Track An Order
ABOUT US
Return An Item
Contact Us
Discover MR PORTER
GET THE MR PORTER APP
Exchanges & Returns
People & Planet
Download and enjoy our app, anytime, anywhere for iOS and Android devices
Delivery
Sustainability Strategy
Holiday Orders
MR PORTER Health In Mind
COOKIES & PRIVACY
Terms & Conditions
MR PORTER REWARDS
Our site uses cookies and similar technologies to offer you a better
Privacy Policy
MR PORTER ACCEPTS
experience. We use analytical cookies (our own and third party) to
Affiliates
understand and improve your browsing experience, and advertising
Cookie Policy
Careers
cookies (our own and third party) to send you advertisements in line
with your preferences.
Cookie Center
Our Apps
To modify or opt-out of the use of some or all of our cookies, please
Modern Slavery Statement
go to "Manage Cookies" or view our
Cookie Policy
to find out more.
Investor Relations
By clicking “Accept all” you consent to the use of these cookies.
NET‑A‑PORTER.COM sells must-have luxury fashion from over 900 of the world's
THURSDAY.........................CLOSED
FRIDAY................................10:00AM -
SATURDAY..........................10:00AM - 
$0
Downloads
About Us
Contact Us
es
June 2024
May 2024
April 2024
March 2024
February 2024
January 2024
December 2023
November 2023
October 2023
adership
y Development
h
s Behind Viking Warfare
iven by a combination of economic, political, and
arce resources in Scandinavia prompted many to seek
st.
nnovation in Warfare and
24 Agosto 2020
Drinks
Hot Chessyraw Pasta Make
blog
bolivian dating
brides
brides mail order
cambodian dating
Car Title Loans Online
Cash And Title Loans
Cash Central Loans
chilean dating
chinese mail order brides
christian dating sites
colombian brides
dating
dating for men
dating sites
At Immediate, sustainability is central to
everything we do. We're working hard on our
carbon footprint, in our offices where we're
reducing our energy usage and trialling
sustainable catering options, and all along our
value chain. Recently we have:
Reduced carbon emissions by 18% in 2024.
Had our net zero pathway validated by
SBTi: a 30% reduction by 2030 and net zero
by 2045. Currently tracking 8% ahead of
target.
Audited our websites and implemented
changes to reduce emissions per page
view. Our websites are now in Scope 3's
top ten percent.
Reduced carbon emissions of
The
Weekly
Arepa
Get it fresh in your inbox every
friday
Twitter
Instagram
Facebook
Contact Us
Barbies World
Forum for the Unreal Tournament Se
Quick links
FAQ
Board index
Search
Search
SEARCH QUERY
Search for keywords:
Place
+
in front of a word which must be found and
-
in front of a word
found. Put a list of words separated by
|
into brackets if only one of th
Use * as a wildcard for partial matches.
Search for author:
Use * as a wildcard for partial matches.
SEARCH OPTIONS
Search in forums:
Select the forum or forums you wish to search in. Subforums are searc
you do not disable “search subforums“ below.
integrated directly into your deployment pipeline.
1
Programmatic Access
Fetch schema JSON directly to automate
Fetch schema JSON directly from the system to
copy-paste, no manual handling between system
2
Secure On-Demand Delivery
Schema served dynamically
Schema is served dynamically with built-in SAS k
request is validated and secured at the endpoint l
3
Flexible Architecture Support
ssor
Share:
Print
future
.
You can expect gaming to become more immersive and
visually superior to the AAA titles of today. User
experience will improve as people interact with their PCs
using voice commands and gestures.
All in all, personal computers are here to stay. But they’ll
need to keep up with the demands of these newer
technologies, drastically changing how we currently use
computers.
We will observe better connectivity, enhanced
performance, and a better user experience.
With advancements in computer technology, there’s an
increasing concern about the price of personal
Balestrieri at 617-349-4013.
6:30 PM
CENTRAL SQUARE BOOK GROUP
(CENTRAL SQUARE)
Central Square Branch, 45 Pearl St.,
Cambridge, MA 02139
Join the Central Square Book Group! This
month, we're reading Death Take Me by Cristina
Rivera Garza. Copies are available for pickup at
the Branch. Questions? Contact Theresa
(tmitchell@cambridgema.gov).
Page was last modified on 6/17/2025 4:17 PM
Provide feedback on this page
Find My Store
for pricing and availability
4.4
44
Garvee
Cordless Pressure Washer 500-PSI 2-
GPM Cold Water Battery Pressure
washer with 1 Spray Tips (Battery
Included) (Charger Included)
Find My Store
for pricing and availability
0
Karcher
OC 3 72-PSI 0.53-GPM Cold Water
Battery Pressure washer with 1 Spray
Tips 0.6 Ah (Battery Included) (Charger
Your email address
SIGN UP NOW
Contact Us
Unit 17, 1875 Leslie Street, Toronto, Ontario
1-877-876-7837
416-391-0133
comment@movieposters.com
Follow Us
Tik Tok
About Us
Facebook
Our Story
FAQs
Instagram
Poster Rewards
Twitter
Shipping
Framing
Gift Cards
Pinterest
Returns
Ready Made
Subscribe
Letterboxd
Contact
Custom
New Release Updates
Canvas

--- THE TASK ---
Create a word-for-word copy of the whole listing.

--- COMPLETED TASK ---
Track An Order
ABOUT US
Return An Item
Contact Us
Discover MR PORTER
GET THE MR PORTER APP
Exchanges & Returns
People & Planet
Download and enjoy our app, anytime, anywhere for iOS and Android devices
Delivery
Sustainability Strategy
Holiday Orders
MR PORTER Health In Mind
COOKIES & PRIVACY
Terms & Conditions
MR PORTER REWARDS
Our site uses cookies and similar technologies to offer you a better
Privacy Policy
MR PORTER ACCEPTS
experience. We use analytical cookies (our own and third party) to
Affiliates
understand and improve your browsing experience, and advertising
Cookie Policy
Careers
cookies (our own and third party) to send you advertisements in line
with your preferences.
Cookie Center
Our Apps
To modify or opt-out of the use of some or all of our cookies, please
Modern Slavery Statement
go to "Manage Cookies" or view our
Cookie Policy
to find out more.
Investor Relations
By clicking “Accept all” you consent to the use of these cookies.
NET‑A‑PORTER.COM sells must-have luxury fashion from over 900 of the world's
THURSDAY.........................CLOSED
FRIDAY................................10:00AM -
SATURDAY..........................10:00AM - 
$0
Downloads
About Us
Contact Us
es
June 2024
May 2024
April 2024
March 2024
February 2024
January 2024
December 2023
November 2023
October 2023
adership
y Development
h
s Behind Viking Warfare
iven by a combination of economic, political, and
arce resources in Scandinavia prompted many to seek
st.
nnovation in Warfare and
24 Agosto 2020
Drinks
Hot Chessyraw Pasta Make
blog
bolivian dating
brides
brides mail order
cambodian dating
Car Title Loans Online
Cash And Title Loans
Cash Central Loans
chilean dating
chinese mail order brides
christian dating sites
colombian brides
dating
dating for men
dating sites
At Immediate, sustainability is central to
everything we do. We're working hard on our
carbon footprint, in our offices where we're
reducing our energy usage and trialling
sustainable catering options, and all along our
value chain. Recently we have:
Reduced carbon emissions by 18% in 2024.
Had our net zero pathway validated by
SBTi: a 30% reduction by 2030 and net zero
by 2045. Currently tracking 8% ahead of
target.
Audited our websites and implemented
changes to reduce emissions per page
view. Our websites are now in Scope 3's
top ten percent.
Reduced carbon emissions of
The
Weekly
Arepa
Get it fresh in your inbox every
friday
Twitter
Instagram
Facebook
Contact Us
Barbies World
Forum for the Unreal Tournament Se
Quick links
FAQ
Board index
Search
Search
SEARCH QUERY
Search for keywords:
Place
+
in front of a word which must be found and
-
in front of a word
found. Put a list of words separated by
|
into brackets if only one of th
Use * as a wildcard for partial matches.
Search for author:
Use * as a wildcard for partial matches.
SEARCH OPTIONS
Search in forums:
Select the forum or forums you wish to search in. Subforums are searc
you do not disable “search subforums“ below.
integrated directly into your deployment pipeline.
1
Programmatic Access
Fetch schema JSON directly to automate
Fetch schema JSON directly from the system to
copy-paste, no manual handling between system
2
Secure On-Demand Delivery
Schema served dynamically
Schema is served dynamically with built-in SAS k
request is validated and secured at the endpoint l
3
Flexible Architecture Support
ssor
Share:
Print
future
.
You can expect gaming to become more immersive and
visually superior to the AAA titles of today. User
experience will improve as people interact with their PCs
using voice commands and gestures.
All in all, personal computers are here to stay. But they’ll
need to keep up with the demands of these newer
technologies, drastically changing how we currently use
computers.
We will observe better connectivity, enhanced
performance, and a better user experience.
With advancements in computer technology, there’s an
increasing concern about the price of personal
Balestrieri at 617-349-4013.
6:30 PM
CENTRAL SQUARE BOOK GROUP
(CENTRAL SQUARE)
Central Square Branch, 45 Pearl St.,
Cambridge, MA 02139
Join the Central Square Book Group! This
month, we're reading Death Take Me by Cristina
Rivera Garza. Copies are available for pickup at
the Branch. Questions? Contact Theresa
(tmitchell@cambridgema.gov).
Page was last modified on 6/17/2025 4:17 PM
Provide feedback on this page
Find My Store
for pricing and availability
4.4
44
Garvee
Cordless Pressure Washer 500-PSI 2-
GPM Cold Water Battery Pressure
washer with 1 Spray Tips (Battery
Included) (Charger Included)
Find My Store
for pricing and availability
0
Karcher
OC 3 72-PSI 0.53-GPM Cold Water
Battery Pressure washer with 1 Spray
Tips 0.6 Ah (Battery Included) (Charger
Your email address
SIGN UP NOW
Contact Us
Unit 17, 1875 Leslie Street, Toronto, Ontario
1-877-876-7837
416-391-0133
comment@movieposters.com
Follow Us
Tik Tok
About Us
Facebook
Our Story
FAQs
Instagram
Poster Rewards
Twitter
Shipping
Framing
Gift Cards
Pinterest
Returns
Ready Made
Subscribe
Letterboxd
Contact
Custom
New Release Updates
Canvas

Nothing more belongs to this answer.